Output the data below exactly, images excluded.

___ Input data

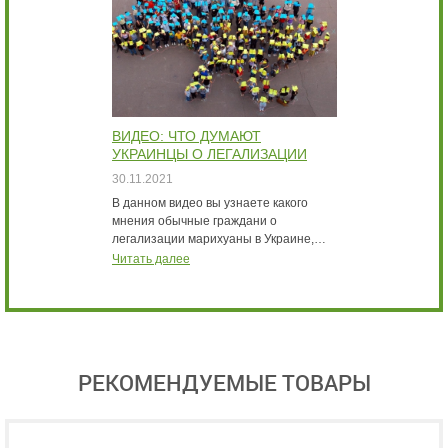
ВИДЕО: ЧТО ДУМАЮТ
В
УКРАИНЦЫ О ЛЕГАЛИЗАЦИИ
Б
МАРИХУАНЫ ИНТЕРВЬЮ
К
30.11.2021
3
В данном видео вы узнаете какого
В
мнения обычные граждани о
с
легализации марихуаны в Украине,…
м
Читать далее
Ч
РЕКОМЕНДУЕМЫЕ ТОВАРЫ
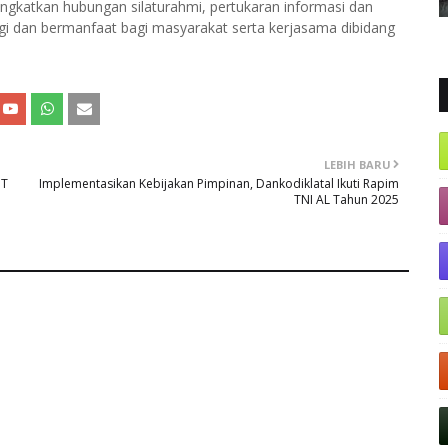
gkatkan hubungan silaturahmi, pertukaran informasi dan
gi dan bermanfaat bagi masyarakat serta kerjasama dibidang
LEBIH BARU
UT
Implementasikan Kebijakan Pimpinan, Dankodiklatal Ikuti Rapim
TNI AL Tahun 2025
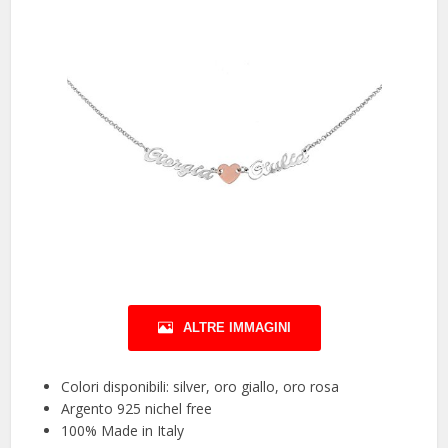
ALTRE IMMAGINI
Colori disponibili: silver, oro giallo, oro rosa
Argento 925 nichel free
100% Made in Italy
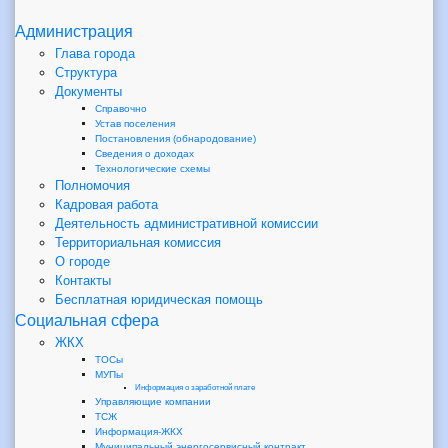
Администрация
Глава города
Структура
Документы
Справочно
Устав поселения
Постановления (обнародование)
Сведения о доходах
Технологические схемы
Полномочия
Кадровая работа
Деятельность административной комиссии
Территориальная комиссия
О городе
Контакты
Бесплатная юридическая помощь
Социальная сфера
ЖКХ
ТОСы
МУПы
Информация о заработной плате
Управляющие компании
ТСЖ
Информация-ЖКХ
Муниципальный энергосервисный контракт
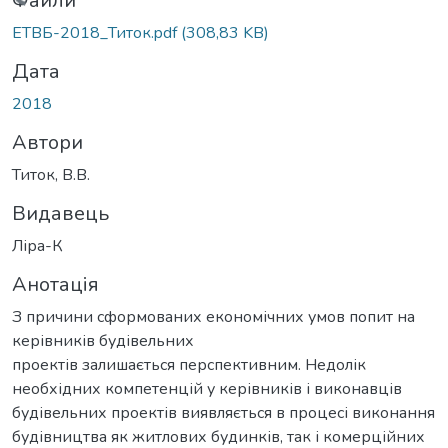
ажиться...
Файли
ЕТВБ-2018_Титок.pdf
(308,83 KB)
Дата
2018
Автори
Титок, В.В.
Видавець
Ліра-К
Анотація
З причини сформованих економічних умов попит на
керівників будівельних
проектів залишається перспективним. Недолік
необхідних компетенцій у керівників і виконавців
будівельних проектів виявляється в процесі виконання
будівництва як житлових будинків, так і комерційних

______

**Exercise output**.
ВИДЕО: ЧТО ДУМАЮТ
В
УКРАИНЦЫ О ЛЕГАЛИЗАЦИИ
Б
МАРИХУАНЫ ИНТЕРВЬЮ
К
30.11.2021
3
В данном видео вы узнаете какого
В
мнения обычные граждани о
с
легализации марихуаны в Украине,…
м
Читать далее
Ч
РЕКОМЕНДУЕМЫЕ ТОВАРЫ
gkatkan hubungan silaturahmi, pertukaran informasi dan
gi dan bermanfaat bagi masyarakat serta kerjasama dibidang
LEBIH BARU
UT
Implementasikan Kebijakan Pimpinan, Dankodiklatal Ikuti Rapim
TNI AL Tahun 2025
ALTRE IMMAGINI
Colori disponibili: silver, oro giallo, oro rosa
Argento 925 nichel free
100% Made in Italy
Администрация
Глава города
Структура
Документы
Справочно
Устав поселения
Постановления (обнародование)
Сведения о доходах
Технологические схемы
Полномочия
Кадровая работа
Деятельность административной комиссии
Территориальная комиссия
О городе
Контакты
Бесплатная юридическая помощь
Социальная сфера
ЖКХ
ТОСы
МУПы
Информация о заработной плате
Управляющие компании
ТСЖ
Информация-ЖКХ
Муниципальный энергосервисный контракт
ажиться...
Файли
ЕТВБ-2018_Титок.pdf
(308,83 KB)
Дата
2018
Автори
Титок, В.В.
Видавець
Ліра-К
Анотація
З причини сформованих економічних умов попит на
керівників будівельних
проектів залишається перспективним. Недолік
необхідних компетенцій у керівників і виконавців
будівельних проектів виявляється в процесі виконання
будівництва як житлових будинків, так і комерційних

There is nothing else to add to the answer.